Re: Alternative XPathFilter - a picture says more... from Christian Geuer-Pollmann on 2002-03-20 (w3c-ietf-xmldsig@w3.org from January to March 2002)

From: Christian Geuer-Pollmann <geuer-pollmann@nue.et-inf.uni-siegen.de>
Date: Wed, 20 Mar 2002 12:41:21 +0100
To: merlin <merlin@baltimore.ie>
Cc: w3c-ietf-xmldsig@w3.org
Message-ID: <8223174.1016628081@pinkpanther>
Hi Merlin,

can you shortly give me a hint where I can find the "tree-based set 
intersect/subtract" model? I only worked with [1] in the past. Maybe I 
missed/overread an important part of the discussion. Is your proposal in 
[2]?

General question: From what I understood, the discussed transforms in [1] 
contain only one single XPath element which can either include or exclude? 
And only one of these Transform ops per Transforms sequence? Maybe that's 
my problem. I want to make include AND exclude operations on a given node 
set (include only the body but exclude the signatures in the body).

And yes, you're right. The F/G/H sample in my illustration is very 
obfuscated and not the intend of my transform. I just included it to show 
that even such esoteric things would be possible (but should not be used).

> Admittedly, it allows operations such as exclude an element in
> the middle of a tree, but include its children ("H" in your example),
> but I don't think that these features are compelling.

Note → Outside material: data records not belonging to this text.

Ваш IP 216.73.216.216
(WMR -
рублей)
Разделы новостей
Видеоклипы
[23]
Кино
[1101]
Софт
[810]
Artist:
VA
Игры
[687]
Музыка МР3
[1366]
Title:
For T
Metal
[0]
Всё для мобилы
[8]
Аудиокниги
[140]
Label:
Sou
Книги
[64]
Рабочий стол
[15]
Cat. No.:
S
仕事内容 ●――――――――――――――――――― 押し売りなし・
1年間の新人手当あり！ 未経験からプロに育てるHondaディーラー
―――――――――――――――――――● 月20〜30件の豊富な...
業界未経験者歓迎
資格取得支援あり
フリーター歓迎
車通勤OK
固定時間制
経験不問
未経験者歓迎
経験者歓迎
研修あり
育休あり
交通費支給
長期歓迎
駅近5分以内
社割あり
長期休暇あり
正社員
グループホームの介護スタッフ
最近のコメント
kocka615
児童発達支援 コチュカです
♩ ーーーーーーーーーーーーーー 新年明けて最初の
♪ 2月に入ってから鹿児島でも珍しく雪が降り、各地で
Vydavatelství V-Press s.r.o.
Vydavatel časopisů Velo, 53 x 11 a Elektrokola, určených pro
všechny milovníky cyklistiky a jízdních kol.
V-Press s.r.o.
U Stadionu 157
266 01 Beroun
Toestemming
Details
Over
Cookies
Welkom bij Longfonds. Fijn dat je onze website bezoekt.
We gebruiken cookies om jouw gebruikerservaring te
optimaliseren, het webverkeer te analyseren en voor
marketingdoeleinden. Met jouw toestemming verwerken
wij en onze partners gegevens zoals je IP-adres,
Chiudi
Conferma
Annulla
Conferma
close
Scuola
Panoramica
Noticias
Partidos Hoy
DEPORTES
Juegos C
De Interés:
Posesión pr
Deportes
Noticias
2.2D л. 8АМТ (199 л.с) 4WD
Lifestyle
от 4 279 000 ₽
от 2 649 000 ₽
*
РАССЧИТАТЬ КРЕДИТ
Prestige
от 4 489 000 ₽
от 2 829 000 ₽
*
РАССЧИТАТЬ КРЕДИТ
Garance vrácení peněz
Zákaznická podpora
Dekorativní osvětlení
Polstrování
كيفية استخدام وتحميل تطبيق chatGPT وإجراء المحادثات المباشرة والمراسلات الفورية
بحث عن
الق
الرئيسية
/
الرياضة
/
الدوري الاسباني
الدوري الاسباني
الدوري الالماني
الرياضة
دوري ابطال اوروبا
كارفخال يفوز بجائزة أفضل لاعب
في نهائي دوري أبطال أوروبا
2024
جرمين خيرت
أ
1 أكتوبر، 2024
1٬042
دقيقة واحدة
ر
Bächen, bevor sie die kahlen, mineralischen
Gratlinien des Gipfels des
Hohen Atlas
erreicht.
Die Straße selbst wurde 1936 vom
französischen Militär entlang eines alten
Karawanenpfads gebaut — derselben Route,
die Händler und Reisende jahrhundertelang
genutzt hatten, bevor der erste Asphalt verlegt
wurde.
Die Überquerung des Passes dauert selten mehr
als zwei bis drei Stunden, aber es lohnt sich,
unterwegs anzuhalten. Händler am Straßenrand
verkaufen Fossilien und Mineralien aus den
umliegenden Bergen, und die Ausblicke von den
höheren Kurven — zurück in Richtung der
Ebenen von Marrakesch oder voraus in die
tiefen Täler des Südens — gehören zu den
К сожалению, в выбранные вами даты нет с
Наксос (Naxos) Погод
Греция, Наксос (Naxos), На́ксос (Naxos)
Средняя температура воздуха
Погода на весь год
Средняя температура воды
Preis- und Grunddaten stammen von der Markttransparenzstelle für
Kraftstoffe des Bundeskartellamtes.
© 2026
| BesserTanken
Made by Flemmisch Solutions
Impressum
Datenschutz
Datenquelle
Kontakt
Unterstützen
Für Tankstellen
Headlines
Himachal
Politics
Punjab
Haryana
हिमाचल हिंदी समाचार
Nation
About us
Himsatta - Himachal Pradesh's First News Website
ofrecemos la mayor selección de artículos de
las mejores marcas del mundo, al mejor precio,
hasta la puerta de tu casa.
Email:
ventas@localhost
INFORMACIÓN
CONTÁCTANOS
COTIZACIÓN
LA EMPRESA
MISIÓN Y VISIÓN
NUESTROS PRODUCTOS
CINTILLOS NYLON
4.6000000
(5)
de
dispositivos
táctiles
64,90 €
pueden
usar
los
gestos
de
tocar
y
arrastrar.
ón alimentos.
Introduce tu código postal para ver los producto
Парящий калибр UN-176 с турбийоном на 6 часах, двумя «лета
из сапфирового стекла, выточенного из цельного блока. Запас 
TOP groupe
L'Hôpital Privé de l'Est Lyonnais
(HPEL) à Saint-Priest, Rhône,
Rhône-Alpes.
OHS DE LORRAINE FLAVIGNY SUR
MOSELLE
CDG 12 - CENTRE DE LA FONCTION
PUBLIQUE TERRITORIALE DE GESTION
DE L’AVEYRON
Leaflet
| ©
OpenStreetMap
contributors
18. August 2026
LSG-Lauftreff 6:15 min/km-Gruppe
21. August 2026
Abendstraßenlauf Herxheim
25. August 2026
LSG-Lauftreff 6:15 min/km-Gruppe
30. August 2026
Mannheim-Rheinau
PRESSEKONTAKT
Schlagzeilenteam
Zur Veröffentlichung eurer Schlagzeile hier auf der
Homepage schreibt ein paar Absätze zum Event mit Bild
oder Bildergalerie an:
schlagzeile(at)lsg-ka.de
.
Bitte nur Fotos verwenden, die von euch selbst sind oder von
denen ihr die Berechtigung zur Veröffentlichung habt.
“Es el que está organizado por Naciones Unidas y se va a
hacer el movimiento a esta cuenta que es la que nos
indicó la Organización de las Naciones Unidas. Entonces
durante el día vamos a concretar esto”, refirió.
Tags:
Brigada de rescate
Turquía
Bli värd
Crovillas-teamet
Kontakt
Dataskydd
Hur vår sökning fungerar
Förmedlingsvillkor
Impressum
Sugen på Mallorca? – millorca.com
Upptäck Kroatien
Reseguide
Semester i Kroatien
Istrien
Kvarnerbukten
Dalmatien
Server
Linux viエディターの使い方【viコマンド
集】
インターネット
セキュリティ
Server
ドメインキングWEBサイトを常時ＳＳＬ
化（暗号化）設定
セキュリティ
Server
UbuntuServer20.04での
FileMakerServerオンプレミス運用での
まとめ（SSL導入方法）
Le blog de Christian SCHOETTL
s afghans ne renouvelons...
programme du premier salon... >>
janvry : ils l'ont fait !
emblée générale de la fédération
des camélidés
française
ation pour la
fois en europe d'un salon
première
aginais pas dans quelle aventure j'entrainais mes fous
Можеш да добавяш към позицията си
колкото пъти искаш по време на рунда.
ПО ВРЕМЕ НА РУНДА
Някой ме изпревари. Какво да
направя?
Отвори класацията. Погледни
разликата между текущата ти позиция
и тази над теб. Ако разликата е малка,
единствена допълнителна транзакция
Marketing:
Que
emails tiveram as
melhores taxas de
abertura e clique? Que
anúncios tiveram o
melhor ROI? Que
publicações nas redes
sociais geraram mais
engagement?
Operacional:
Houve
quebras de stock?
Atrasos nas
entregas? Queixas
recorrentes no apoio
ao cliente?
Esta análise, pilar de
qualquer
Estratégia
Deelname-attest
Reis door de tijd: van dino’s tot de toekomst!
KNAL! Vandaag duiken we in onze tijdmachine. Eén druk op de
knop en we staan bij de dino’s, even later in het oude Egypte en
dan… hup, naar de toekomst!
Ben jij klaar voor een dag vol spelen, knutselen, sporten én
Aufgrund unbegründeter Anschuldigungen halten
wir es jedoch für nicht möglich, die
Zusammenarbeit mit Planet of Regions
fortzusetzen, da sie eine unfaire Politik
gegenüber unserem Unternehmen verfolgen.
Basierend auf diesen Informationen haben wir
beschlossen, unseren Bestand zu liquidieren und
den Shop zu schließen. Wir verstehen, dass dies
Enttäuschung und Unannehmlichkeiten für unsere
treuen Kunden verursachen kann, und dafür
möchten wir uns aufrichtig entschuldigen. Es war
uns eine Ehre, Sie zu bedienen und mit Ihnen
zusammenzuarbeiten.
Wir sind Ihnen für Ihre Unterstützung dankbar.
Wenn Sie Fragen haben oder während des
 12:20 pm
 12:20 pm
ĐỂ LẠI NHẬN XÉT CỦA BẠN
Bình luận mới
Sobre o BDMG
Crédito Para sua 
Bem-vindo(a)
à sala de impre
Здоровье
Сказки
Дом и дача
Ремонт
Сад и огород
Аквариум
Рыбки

But excluding ancestors and excluding children (node "B" in the example) 
which including the middle is exactly the SOAP example: I want to omit the 
outer Envelope, exclude inner signatures inside the body but include the 
body and the transaction itself.

Christian


[1] http://www.w3.org/Signature/Drafts/xmldsig-xpath
[2] 
http://lists.w3.org/Archives/Public/w3c-ietf-xmldsig/2002JanMar/0213.html



--On Dienstag, 19. März 2002 23:48 +0000 merlin <merlin@baltimore.ie> wrote:

> Hi Christian,
>
> I don't believe that your proposal does anything (matching the
> requirements of this particular document) that tree-based set
> intersect/subtract does not do, it is no faster (it is basically
> the same thing for the required operations), and it introduces new
> and (imho) confusing terminology (given that we're working with node
> "sets.") Admittedly, it allows operations such as exclude an element in
> the middle of a tree, but include its children ("H" in your example),
> but I don't think that these features are compelling. People can use
> the old XPath if they need an operation as esoteric as that.
>
> I would side with John that the operations we need are including subtrees
> and excluding subtrees, and that they need to be as fast as possible. I
> would disagree with John that "include from whole document" and "exclude
> from whole document" operations are the way to solve this. They are too
> limited and are, in (my) practice, no faster than the fully general set
> operational equivalents that I espouse (for the relevant cases).
>
> I believe that John's contention is that he cannot rely on all
> implementors to perform set operations with sufficient speed. I don't
> think that this is a reason to choose a technically inferior solution. In
> fact, I think that if we support both set operations and "whole document"
> operations then we are essentially giving implementors license to do the
> set operations poorly.
>
> I think that we should define only the set operations, and should
> clearly document the potential optimizations and that these operations
> SHOULD be optimized by an implementation (e.g., performance SHOULD
> be broadly linear in the size of the selected subtrees, not the input
> document.) Implementors must then provide explicit justification for
> NOT optimizing their code, so John will get a reasonable assurance
> of speed and I'll get my set ops!
>
> Apologies, John, if I misrepresent you.
>
> Yes Joseph, I think a teleconference might be interesting! Not Friday.
>
> Merlin
>
> r/geuer-pollmann@nue.et-inf.uni-siegen.de/2002.03.20/00:23:40
>> Hi Joseph,
>> ho John,
>>
>> maybe a picture says more than thousand words ;-)) (I renamed the
>> include  to include-but-search to indicate that it has to be traversed).
>>
>> Given the tree in the picture. I arbitrarily selected some nodes (single
>> nodes on the right side or contingous areas on the left) which are to be
>> selected by this xpath transform. Black nodes are to be included in the
>> output, white nodes are to be omitted.
>>
>> The root node A is labeled "exclude-but-search". This means that it is
>> not  to be outputted, but some descendants (probably) are.
>>
>> The black node B on the left side is labeled "include-but-search"
>> because  itself is to be outputted and it's descendants must be
>> traversed to copy  them to the result node set.
>>
>> The unselected child C is labeled "exclude" because itself and _all_
>> it's  descendants are omitted/not outputted. So we don't need the
>> -but-search  suffix because we won't find any selected nodes inside -
>> this is an  optimization.
>>
>> The unselected subtree D is in an area where no nodes are selected, but
>> if  we label it 'exclude', the algorithm won't traverse it and we can
>> save  time. But without that label, it'd work, though.
>>
>> The selected-subtree E in the middle is "include-but-search" because
>> itself  and all it's descendants are to be outputted.
>>
>> On the right side, we have this annoying exclude-but-search,
>> include-but-search, exclude-but-search alternation because here are no
>> nice  subtrees which are the main focus of this transform but a 'real'
>> nodeset  which could also be handled by our old XPath transform...
>>
>> We have 7 contingous areas or nodes and NEED 7 labels (XPath
>> evaluations)  for this, while we can optimize the speed with 1
>> additional label (the  "exclude" for node D).
>>
>> Is my idea now a little bit clearer now?
>>
>> Best regards,
>> Christian
Received on Wednesday, 20 March 2002 06:40:08 UTC